2019 Financial Outlook

Aclaris reiterated its 2019 expected GAAP research and development (R&D) expenses to be in the range of $61 to $64 million, including estimated stock-based compensation of $7 million. This expense guidance for R&D in 2019 contemplates the completion of Aclaris’ Phase 2 clinical trials in AA, open-label trials in AGA, vitiligo and AD, and two pivotal Phase 3 trials in common warts, as well as the further advancement of Aclaris’ preclinical pipeline compounds, including ATI-450 and ATI-1777.

Aclaris reiterated 2019 expected GAAP sales and marketing (S&M) expenses to be in the range of $37 to $40 million, including estimated stock-based compensation of $4 million. This expense guidance for S&M in 2019 contemplates all sales force costs and the selling and marketing initiatives to support Aclaris’ marketed products.

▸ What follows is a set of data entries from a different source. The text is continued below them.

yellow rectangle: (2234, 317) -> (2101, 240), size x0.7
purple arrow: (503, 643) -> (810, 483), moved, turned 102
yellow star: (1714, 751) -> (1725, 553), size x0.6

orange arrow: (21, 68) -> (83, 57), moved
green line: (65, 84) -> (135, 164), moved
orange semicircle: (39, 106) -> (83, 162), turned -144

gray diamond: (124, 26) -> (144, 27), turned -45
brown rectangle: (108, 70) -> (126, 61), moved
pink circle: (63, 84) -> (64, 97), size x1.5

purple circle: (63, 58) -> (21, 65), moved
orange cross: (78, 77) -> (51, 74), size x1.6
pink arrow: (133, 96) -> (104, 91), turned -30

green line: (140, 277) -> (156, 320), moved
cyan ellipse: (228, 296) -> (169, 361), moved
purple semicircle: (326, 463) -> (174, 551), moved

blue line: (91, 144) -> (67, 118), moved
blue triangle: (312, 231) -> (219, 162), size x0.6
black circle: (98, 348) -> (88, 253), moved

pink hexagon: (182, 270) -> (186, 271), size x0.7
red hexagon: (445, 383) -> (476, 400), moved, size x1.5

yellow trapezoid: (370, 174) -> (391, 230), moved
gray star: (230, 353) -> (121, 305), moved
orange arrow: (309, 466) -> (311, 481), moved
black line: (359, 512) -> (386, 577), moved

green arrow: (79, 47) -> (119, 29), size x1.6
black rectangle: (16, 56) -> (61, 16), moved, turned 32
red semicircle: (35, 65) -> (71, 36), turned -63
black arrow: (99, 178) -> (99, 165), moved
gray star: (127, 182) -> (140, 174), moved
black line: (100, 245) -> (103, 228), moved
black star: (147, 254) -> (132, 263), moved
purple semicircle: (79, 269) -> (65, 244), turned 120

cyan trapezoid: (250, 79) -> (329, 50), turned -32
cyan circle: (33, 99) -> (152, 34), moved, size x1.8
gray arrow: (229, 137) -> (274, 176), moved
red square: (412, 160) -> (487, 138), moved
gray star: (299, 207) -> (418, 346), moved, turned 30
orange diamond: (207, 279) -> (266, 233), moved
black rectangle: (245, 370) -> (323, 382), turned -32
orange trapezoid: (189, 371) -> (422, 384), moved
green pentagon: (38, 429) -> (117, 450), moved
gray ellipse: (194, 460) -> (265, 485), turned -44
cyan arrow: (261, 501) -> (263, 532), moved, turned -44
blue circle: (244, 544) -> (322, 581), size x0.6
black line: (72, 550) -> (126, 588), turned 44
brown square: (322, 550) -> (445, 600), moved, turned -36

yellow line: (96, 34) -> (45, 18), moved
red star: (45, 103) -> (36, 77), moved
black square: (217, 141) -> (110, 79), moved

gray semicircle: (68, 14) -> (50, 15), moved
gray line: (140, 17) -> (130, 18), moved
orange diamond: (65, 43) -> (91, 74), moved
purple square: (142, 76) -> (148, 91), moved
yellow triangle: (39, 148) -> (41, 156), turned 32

Aclaris reiterated 2019 expected GAAP general and administrative (G&A) expenses to be in the range of $29 to $31 million, including estimated stock-based compensation of $10 million. This expense guidance for G&A in 2019 contemplates additional medical affairs, legal and compliance activities to support Aclaris’ marketed products.

Company to Host Conference Call

Management will conduct a conference call at 5:00 PM ET today to discuss Aclaris’ financial results and provide a general business update. The conference call will be webcast live over the Internet and can be accessed by logging on to the "Investors" page of the Aclaris Therapeutics website, www.aclaristx.com, prior to the event. A replay of the webcast will be archived on the Aclaris Therapeutics website for 30 days following the call.